What's your baggage? (And how to finally let it go)

You know the expression "rose colored glasses?" Have you ever wondered where those glasses come from? Who the hell actually has these magical glasses that let us see the world and all the people in their best light? If you know, please tell me because I'd really like a pair.

I had a moment of total insecurity and panic this past weekend. While I was hustling and working on my business, I was sucker punched by irrational jealousy. 

My boyfriend was going skiing with a group of friends. And when he told me who was in the group, my stomach was instantly in knots. This made no sense, because I knew the woman I felt anxious about and I knew her boyfriend. 

And yet there it was. Irrationally jealousy and tight anxiousness in my chest and stomach. My mind was racing, which is always a sign that I'm not going to be showing up as my best self. Even when I brought this up to my boyfriend on the phone, in hopes of dissipating the power of the jealousy, I still couldn't shake it. Neither one of us knew what was going on or what to do to make it better. All I could think of was that it was a carry over from being cheated on in a previous relationship.

It was clear this was not about my current relationship. This was something from my past that needed attention and healing. 

Luckily, I was in a group full of life coaches, and one of them talked me through this in the car ride to dinner. She told me about the glasses that we wear as me move through our lives. These glasses are forged from our past experiences, because we embrace this idea that our past is a predictor of the future. 

So in my past, I was hurt because I was cheated on and I thought I should have seen the warning signs. So now the glasses taint my experiences as it works overtime trying to find warning signs to prevent future hurt. 

We have a choice in our lives. We do not have to choose to bring our past experiences into the future. 

We can choose a new future.

She directed me to look at the facts of the moment. What do I know for certain right now? And what do I choose to believe in the moment? 

"A belief is just a thought you keep thinking." -Abraham Hicks

I was able to release that my past wasn't going to repeat in my future. I could reassure myself of the trust I have in my relationship with my boyfriend. 

If this was a Hallmark movie, that would be the end of the story. I would choose a new future and it would unfold in front of me. But I want to share all the story with you because maybe something will resonate for you.

The jealousy didn't go away completely. It came back the next day while I was standing in an airport thinking about the situation. And as I was thinking through this, the repetitive familiar announcement came over the speakers "Keep an eye on your baggage at all times. Do not leave your baggage unattended."

Hmm, I think I've left some baggage unattended. 

The baggage of totally healing from the past, and letting go of this story of "the other woman." I was still feeling all kinds of pain about the other woman that was part of my past. I was still pointing my finger at her and blaming her for my bad feelings.

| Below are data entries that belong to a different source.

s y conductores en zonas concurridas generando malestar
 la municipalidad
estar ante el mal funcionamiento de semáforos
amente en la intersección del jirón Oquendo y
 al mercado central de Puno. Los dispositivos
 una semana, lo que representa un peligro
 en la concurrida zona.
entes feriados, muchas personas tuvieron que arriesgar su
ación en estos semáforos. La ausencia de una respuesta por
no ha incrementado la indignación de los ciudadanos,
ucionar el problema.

And I was getting reminded of her because this woman that I felt jealous of in this moment had the same exact first name. 

I was taking the name of this woman in the past and associating all my pain with her and her name, and dragging it into my present moment. 

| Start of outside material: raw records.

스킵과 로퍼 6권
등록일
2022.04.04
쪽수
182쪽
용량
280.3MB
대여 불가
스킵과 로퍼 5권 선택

I felt my mind busting open right there next to gate C12. 

Our baggage can cycle back until we heal it all. We do NOT have to bring it into our future if we choose to heal it and let it go right now. Just because something bad happened in the past does not mean that it will happen again in the future. You can be free if you do the work to clean up your past messes.  

Maybe that's how I can get rose-colored glasses. By cleaning up the junk so that I can look ahead of me with clear eyes and an open heart.

Your turn. I want to hear from you. What resonated for you about my story of jealousy and past baggage? And why?Comment below and tell me your story.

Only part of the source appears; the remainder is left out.